==== Provided information ====

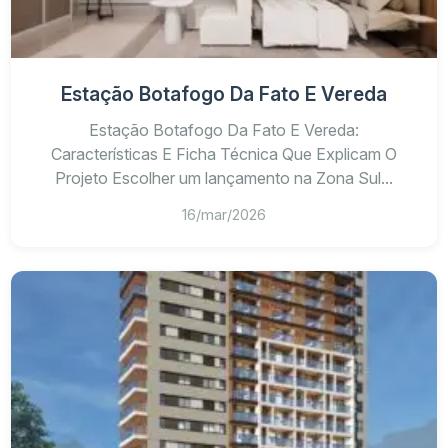
Estação Botafogo Da Fato E Vereda
Estação Botafogo Da Fato E Vereda:
Características E Ficha Técnica Que Explicam O
Projeto Escolher um lançamento na Zona Sul...
16/mar/2026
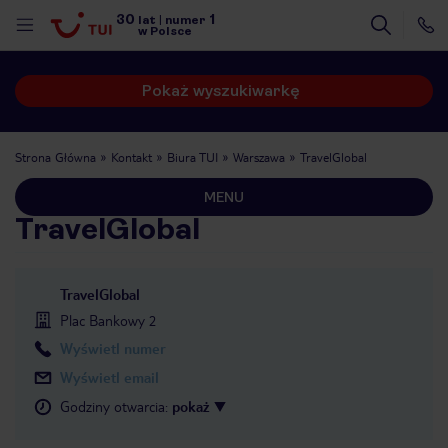
30
1
lat
|
numer
w Polsce
Pokaż wyszukiwarkę
Strona Główna
Kontakt
Biura TUI
Warszawa
TravelGlobal
MENU
TravelGlobal
TravelGlobal
Plac Bankowy 2
Wyświetl numer
Wyświetl email
Godziny otwarcia
:
pokaż
nute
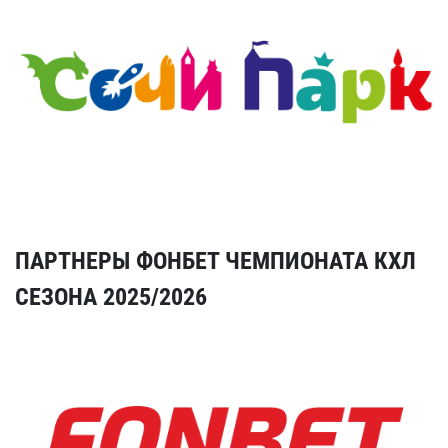
ПАРТНЕРЫ ФОНБЕТ ЧЕМПИОНАТА КХЛ
СЕЗОНА 2025/2026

====

§ **Problem description**:
Find all lines in the records that hold the word "Estação". Copy them.

§ **Completed exercise**:
Estação Botafogo Da Fato E Vereda
Estação Botafogo Da Fato E Vereda:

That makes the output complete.